= Anna of Constantinople (daughter of Leo VI) =

Byzantine princess

Anna of Constantinople was a late 9th century Byzantine princess, Augusta, and the daughter of Byzantine Emperor Leo VI. From the Macedonian dynasty, she married the Carolingian Emperor Louis the Blind, helping to establish greater diplomatic links between the East and West.

==Early life==
=== Family ===
Anna was born c. 888 to Emperor Leo VI and his mistress Zoe Zaoutzaina, who was the daughter of Stylianos Zaoutzes, a high-ranking bureaucrat of Armenian origin. Her father had a complicated romantic life, and did not marry her mother until after Empress Theophano's death in 897. Her mother died in 899.

=== Augusta ===
According to Eastern Orthodox Canon Law, Anna's father was forbidden from marrying for a third time, so in 899, Anna was given the title of Augusta, an honor usually bestowed upon the wife of the emperor. The title carried with it great honor and respect, the Augusta would accompany the emperor to official ceremonies, and her presence was required to celebrate the liturgical holidays.

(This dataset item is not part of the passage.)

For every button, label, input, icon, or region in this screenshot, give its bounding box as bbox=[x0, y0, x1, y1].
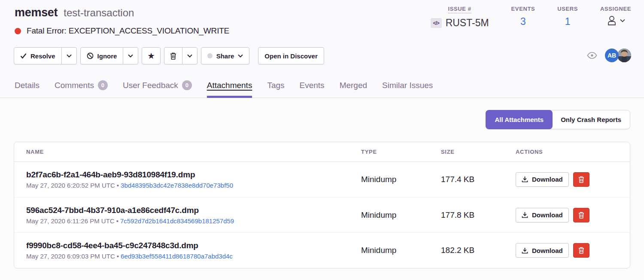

In 900 however, Anna was married to her betrothed, Louis the Blind, King of Provence, partly in an effort to strengthen diplomatic ties with the West.

==Marriage and Issue==
With Louis the Blind, Anna had two children:

- Charles-Constantine, Count of Vienne
- Anna of Provence, wife of King Berengar I of Italy

==Death and Legacy==
Anna died in 902, immediately after giving birth to her son Charles-Constantine.

She would be remembered as one of the earliest gateway ancestors between Western European royalty and the Macedonian dynasty of the Byzantine Empire.